Returning economic growth and decreased storage inventories are expected to place upward pressure on US natural gas prices in the coming winter, despite resurgent production, the Natural Gas Supply Association said Oct. 7 in its annual winter outlook.
“This winter the economy should continue its recovery from the shock of 2020 and COVID-19,” said David Attwood, NGSA chairman and ExxonMobil vice president of the Americas, gas optimization and trading, in a briefing on NGSA’s 2021-2022 Winter Outlook for Natural Gas, released the same day.
The trade group’s outlook is based on five factors: economy, weather, overall demand, supply and storage. It draws on data from Energy Ventures Analysis and the US Energy Information Administration for demand and supply projections, and Moody’s Analytics, Bureau of Labor Statistics, the University of Michigan, and Energy Ventures Analysis for its economic projections.

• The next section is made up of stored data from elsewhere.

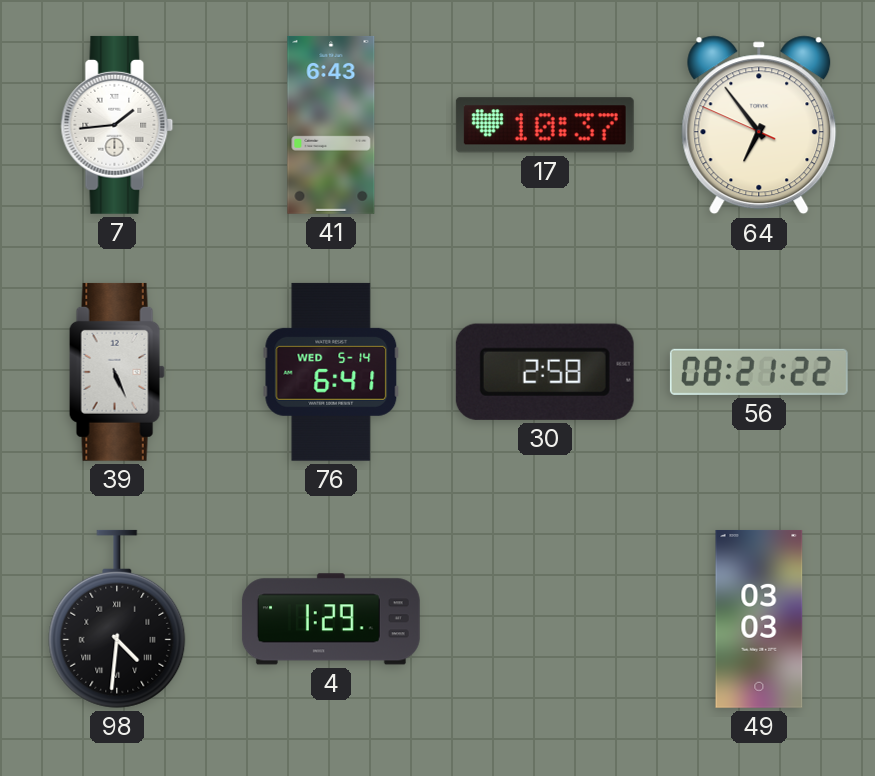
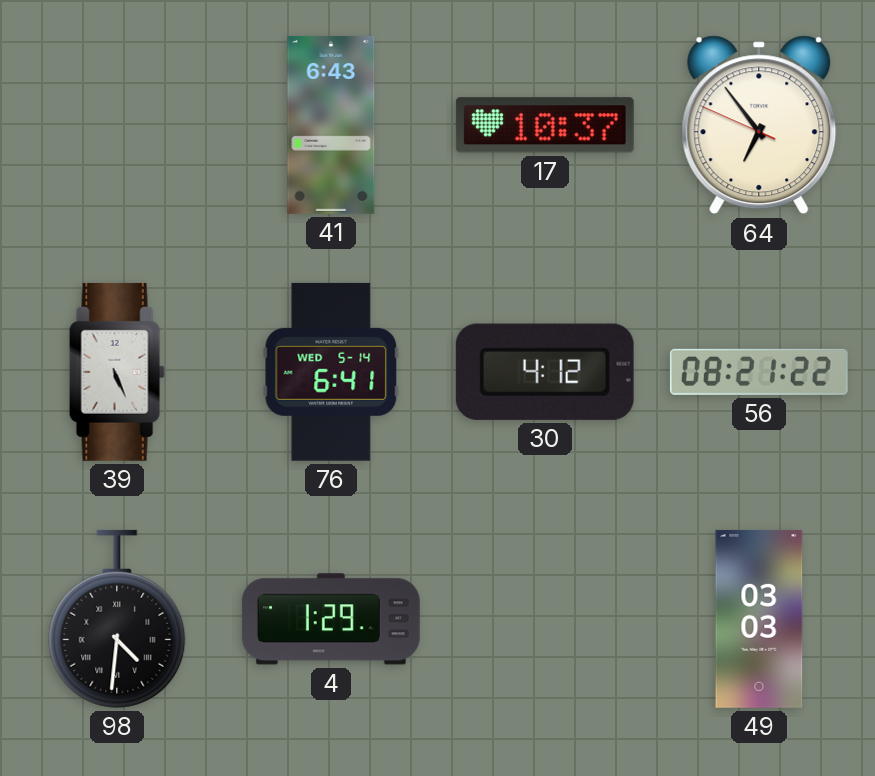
7: 1:44 -> none
30: 2:58 -> 4:12
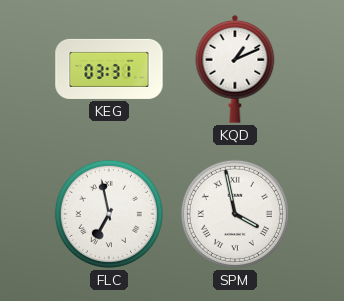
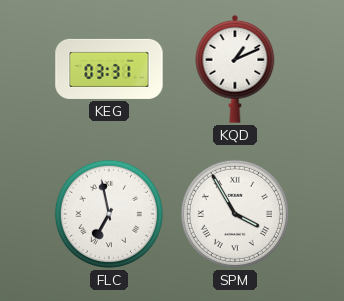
SPM: 3:58 -> 3:55
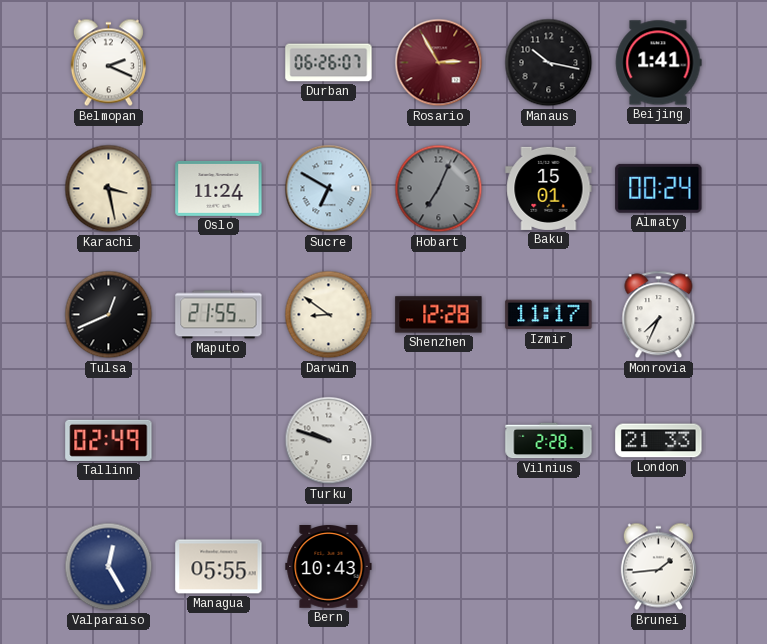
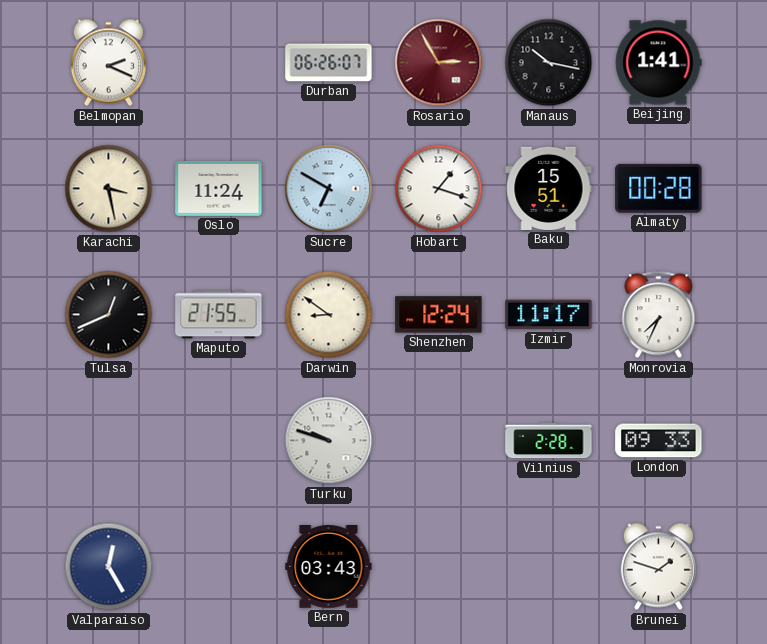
Hobart: 7:04 -> 1:18
Hobart dial: grey -> white
Baku: 15:01 -> 15:51
Almaty: 00:24 -> 00:28
Shenzhen: 12:28 -> 12:24
Tallinn: 02:49 -> none
London: 21:33 -> 09:33
Managua: 05:55 -> none
Bern: 10:43 -> 03:43
Brunei: 1:44 -> 1:48
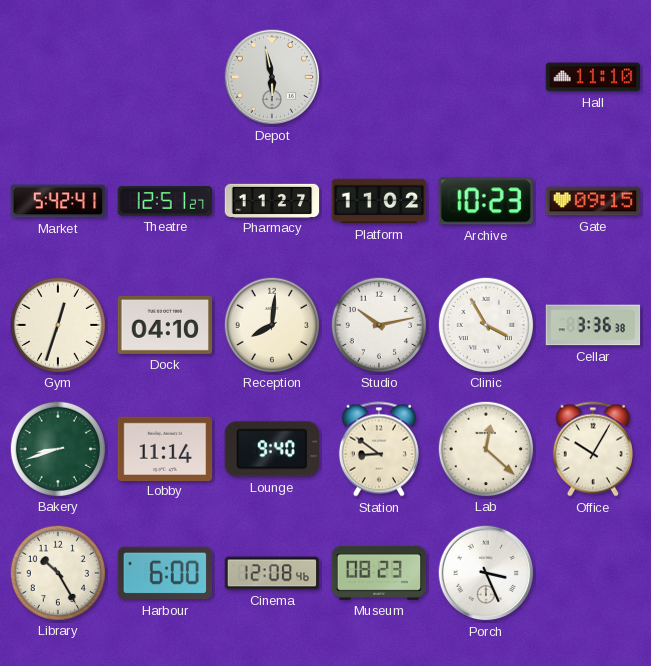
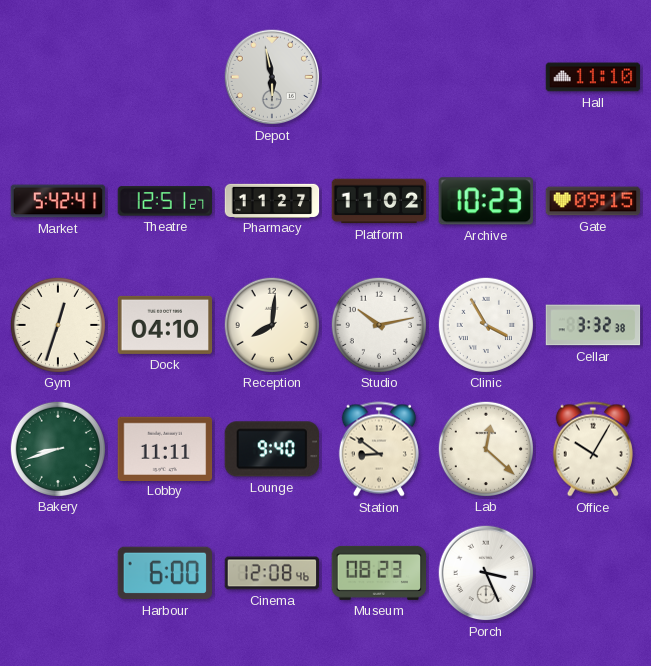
Cellar: 3:36 -> 3:32
Lobby: 11:14 -> 11:11
Library: 10:25 -> none
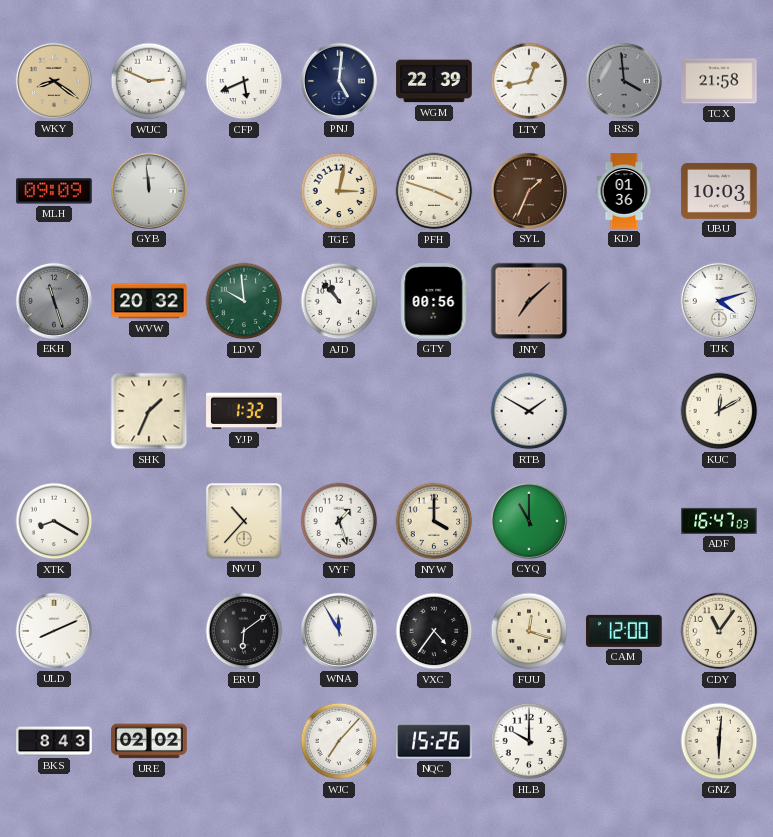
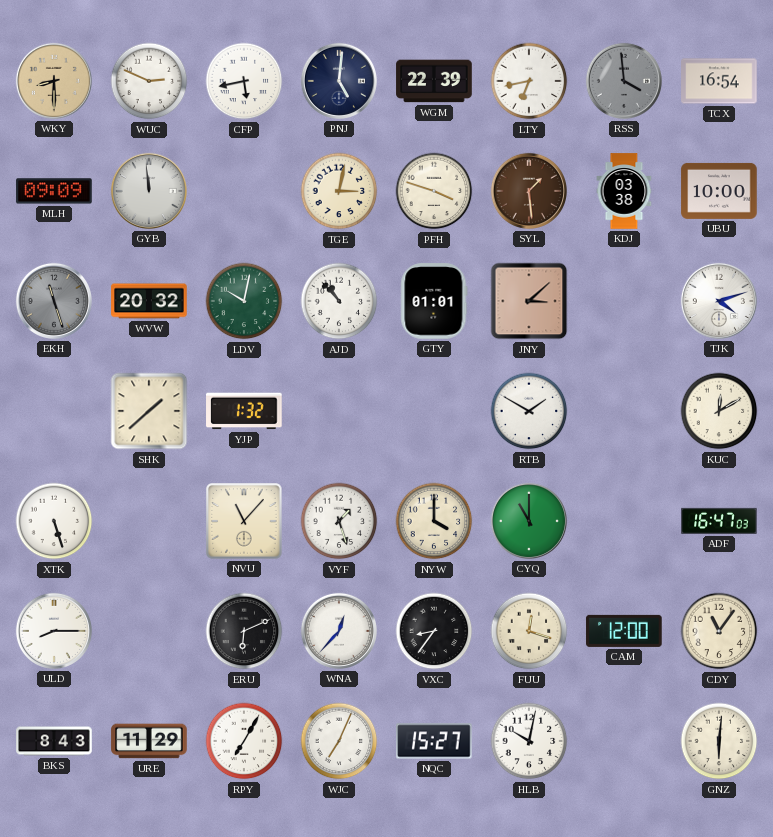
WKY: 8:21 -> 8:30
CFP: 5:41 -> 5:43
LTY: 12:43 -> 6:43
TCX: 21:58 -> 16:54
SYL: 1:34 -> 1:29
KDJ: 01:36 -> 03:38
UBU: 10:03 -> 10:00
LDV: 9:59 -> 10:02
GTY: 00:56 -> 01:01
JNY: 7:08 -> 3:08
SHK: 1:34 -> 1:38
XTK: 8:20 -> 5:27
NVU: 10:37 -> 11:07
ULD: 8:11 -> 8:15
ERU: 6:09 -> 6:11
WNA: 11:55 -> 12:37
VXC: 4:36 -> 8:36
URE: 02:02 -> 11:29
RPY: none -> 7:05
WJC: 7:07 -> 7:04
NQC: 15:26 -> 15:27
HLB: 10:00 -> 10:02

This year’s report pointed to upward pressure on gas prices — which averaged $3.09/MMBtu at Henry Hub last winter — emerging from forecasts of GDP growth of 10% and considerably lower storage levels, 3% below the five-year average.
Nonetheless, NGSA assessed “neutral pressure” on prices from the demand side, with customer demand at 111.9 Bcf/d, 1% above the prior winter, mostly driven by exports and a more robust industrial sector.
Gas exports were expected to be up 17%, with LNG exports estimated to reach 12.0 Bcf/d in winter 2021-2022, compared with 10.3 Bcf/d the prior season, and pipeline exports to Mexico at 6.4 Bcf/d, up from 5.4 Bcf/d. Industrial demand was estimated to reach 24.9 Bcf/d this winter, up about 4% from 23.9 Bcf/d a year earlier, according to the outlook.
‘Careful pace’ for production
On the supply side, the outlook expected increases in production this winter, with the daily average up 4% or 3.7 Bcf/d above last year winter, putting downward pressure on prices.
“Production growth is increasing at a careful pace, not too exuberant, because of continued uncertainty caused by COVID,” Attwood said. He pointed to higher rig counts and the returning contribution of associate gas.
“In the downturn, we saw a buildup in the inventory of [drilled but uncompleted wells] and we’re seeing completion of those DUCs — that’s a drawdown in that inventory,” he added. “And we also see supply increase due to the service of several pipelines has helped run natural gas from the Permian to the market.”
Also affecting the production climate is uncertainty in the regulatory environment around pipeline certificates, the possibility of a fee on methane, and whether there will be a carbon market or a variation of such policy, he said.
According to Attwood, producers have responded to market signals, but in the Northeast, there have been delays and cancelations in pipeline infrastructure intended to ease congestion and narrow the price differences between producing regions and demand centers.
NGSA put the cumulative Northeast pipeline cancelations at 4.76 Bcf/d, with delayed projects also putting off 2.4 Bcf/d in capacity. Transcontinental Gas Pipe Line’s Leidi South Expansion pipeline project, at 600 MMcf/d, will be the only Northeast pipeline that comes online in the 2021-2022 season, Attwood said.
On the demand side, residential and commercial demand is projected to stay flat, amid increased efficiency, according to the outlook.
Coal-to-gas switching
Electric sector demand for gas is seen decreasing by about 8% or 2.2 Bcf/d, due to short-term economic switching from gas to coal, given expected higher gas prices than last winter. The estimated capabilities for such switching from coal to gas in 2022 is estimated at between 2.5 Bcf/d and 3.5 Bcf/d in 2022, down from about 6 Bcf/d in 2017, Attwood said.
Attood cited a net gain of 400 MW of structural gas-fired generation capacity additions, when gas steam turbines retirements are also taken into account. Coal retirements were seen at 20 GW for 2021-2022.
“New gas-fired capacity additions are mostly concentrated in the East, Midwest and South Central as these regions are close to low-cost gas resources and are still experiencing some growth in electricity demand,” he said.
NGSA expected a 4% or 1 Bcf increase in industrial sector demand this winter due to higher utilization of facilities as the economy recovers.
The biggest wildcard in the outlook was the COVID-19 trajectory and its impact on economic recovery, Attwood said, adding that LNG exports also remained a potential driver of changes as does weather.
Regional swings were also possible.
“Because of infrastructure constraints[and] state policies, there’s always the possibility that regional infrastructure constraints, perhaps in California or Northeast, could cause short-term price spikes in areas with constrained pipeline capacity,” Attwood said.